Note the different shape of the line search objective in the case of the optimizer, especially that the line search objective can take negative values in this case!

We now again want to find the minimum with quadratic line search and repeat the procedure above:

p₀ = fˡˢ(0.)

0.6080642672555336

p₁ = ∂fˡˢ∂α(0.)

4.405693326634148

α₀ = determine_initial_α(ls_obj, SimpleSolvers.DEFAULT_ARMIJO_α₀)
y = fˡˢ(α₀)
p₂ = (y - p₀ - p₁*α₀) / α₀^2
p(α) = p₀ + p₁ * α + p₂ * α^2
αₜ = -p₁ / (2p₂)
α₁ = adjust_α(αₜ, α₀)

-1.275

What we see here is that we do not use $\alpha_t = -p_1 / (2p_2)$ as SimpleSolvers.adjust_α instead picks the left point in the interval $[\sigma_0\alpha_0, \sigma_1\alpha_0]$ as the change computed with $\alpha_t$ would be too small.

We now again move the original $x$ in the Newton direction with step length $\alpha_1$:

x .= compute_new_iterate(x, α₁, direction(_cache))

1-element Vector{Float64}:
 1.4394773498026217

We make another iteration:

gradient!(obj, x)
value!(obj, x)
update!(hess, x)
update!(_cache, x, gradient(obj), hess)
ls_obj = linesearch_objective(obj, _cache)

fˡˢ = ls_obj.F
∂fˡˢ∂α = ls_obj.D
p₀ = fˡˢ(0.)
p₁ = ∂fˡˢ∂α(0.)
α₀⁽²⁾ = determine_initial_α(ls_obj, SimpleSolvers.DEFAULT_ARMIJO_α₀)
y = fˡˢ(α₀)
p₂ = (y - p₀ - p₁*α₀⁽²⁾) / α₀⁽²⁾^2
p(α) = p₀ + p₁ * α + p₂ * α^2
αₜ = -p₁ / (2p₂)

1.0682684767171837

α₂ = adjust_α(αₜ, α₀⁽²⁾)

1.0682684767171837

We see that for $\alpha_2$ (as opposed to $\alpha_1$) we have $\alpha_2 = \alpha_t$ as $\alpha_t$ is in (this is what SimpleSolvers.adjust_α checks for):

(DEFAULT_ARMIJO_σ₀ * α₀⁽²⁾, DEFAULT_ARMIJO_σ₁ * α₀⁽²⁾)

(0.512, 2.56)

x .= compute_new_iterate(x, α₂, direction(_cache))
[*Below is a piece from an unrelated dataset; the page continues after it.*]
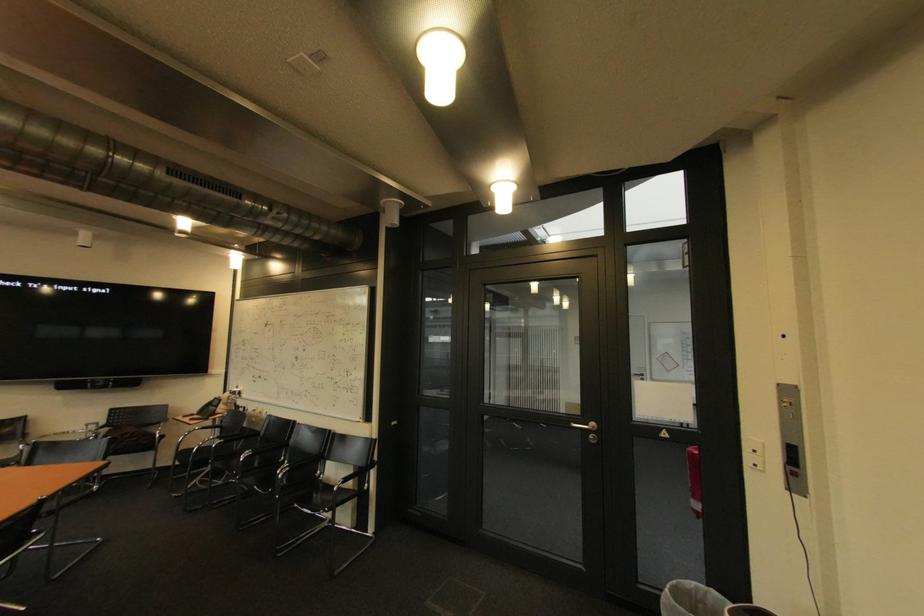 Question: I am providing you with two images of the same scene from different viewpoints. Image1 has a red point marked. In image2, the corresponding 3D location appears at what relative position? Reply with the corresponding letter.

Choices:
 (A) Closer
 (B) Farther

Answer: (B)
1-element Vector{Float64}:
 1.2931972894162747

We finally compute a third iterate:

gradient!(obj, x)
value!(obj, x)
update!(hess, x)
update!(_cache, x, gradient(obj), hess)
ls_obj = linesearch_objective(obj, _cache)

fˡˢ = ls_obj.F
∂fˡˢ∂α = ls_obj.D
p₀ = fˡˢ(0.)
p₁ = ∂fˡˢ∂α(0.)
α₀⁽³⁾ = determine_initial_α(ls_obj, SimpleSolvers.DEFAULT_ARMIJO_α₀)
y = fˡˢ(α₀)
p₂ = (y - p₀ - p₁*α₀⁽³⁾) / α₀^2
p(α) = p₀ + p₁ * α + p₂ * α^2
αₜ = -p₁ / (2p₂)
α₃ = adjust_α(αₜ, α₀⁽³⁾)

0.3759474782302077

x .= compute_new_iterate(x, α₃, direction(_cache))

1-element Vector{Float64}:
 1.281997845228676

Example II

Here we consider the same example as when discussing the Bierlaire quadratic line search.

ls_obj = linesearch_objective(nls, cache(solver), params)
fˡˢ = ls_obj.F
∂fˡˢ∂α = ls_obj.D

We now try to find a minimum of $f^\mathrm{ls}$ with quadratic line search. For this we first need to find a bracket; we again do this with SimpleSolvers.bracket_minimum_with_fixed_point^[2]:

(a, b) = SimpleSolvers.bracket_minimum_with_fixed_point(fˡˢ, 0.)

(0.0, 5.12)

We plot the bracket:

using CairoMakie
mred = RGBf(214 / 256, 39 / 256, 40 / 256)
mpurple = RGBf(148 / 256, 103 / 256, 189 / 256)
mgreen = RGBf(44 / 256, 160 / 256, 44 / 256)
mblue = RGBf(31 / 256, 119 / 256, 180 / 256)
morange = RGBf(255 / 256, 127 / 256, 14 / 256)

fig = Figure()
ax = Axis(fig[1, 1])
alpha = -2.5:.01:3.
lines!(ax, alpha, fˡˢ.(alpha); label = L"f^\mathrm{ls}(\alpha)")
scatter!(ax, a, fˡˢ(a); color = mred, label = L"a")
scatter!(ax, b, fˡˢ(b); color = mpurple, label = L"b")
ylims!(ax, (-1., 6.))
axislegend(ax)
save("f_ls_1.png", fig)

We now build the polynomial:

p₀ = fˡˢ(a)
p₁ = ∂fˡˢ∂α(a)
y = fˡˢ(b)
p₂ = (y - p₀ - p₁*b) / b^2
p(α) = p₀ + p₁ * α + p₂ * α^2

and compute its minimum:

αₜ = -p₁ / (2p₂)

2.446514989327422

lines!(ax, alpha, p.(alpha); label = L"p(\alpha)")
scatter!(ax, αₜ, p(αₜ); label = L"\alpha_t")
ylims!(ax, (-1., 6.))
axislegend(ax)
save("f_ls_2.png", fig)

We now set $a \gets \alpha_t$ and perform another iteration:

(a, b) = SimpleSolvers.bracket_minimum_with_fixed_point(fˡˢ, αₜ)

(-0.1034850106725782, 2.4565149893274216)

We again build the polynomial:

p₀ = fˡˢ(a)
p₁ = ∂fˡˢ∂α(a)
y = fˡˢ(b)
p₂ = (y - p₀ - p₁*(b-a)) / (b-a)^2
p(α) = p₀ + p₁ * (α-a) + p₂ * (α-a)^2

and compute its minimum:

αₜ = -p₁ / (2p₂) + a

1.285313587994457

1This is different from the Bierlaire quadratic polynomial described in [2].
2Here we use SimpleSolvers.bracket_minimum_with_fixed_point directly instead of using SimpleSolvers.determine_initial_α.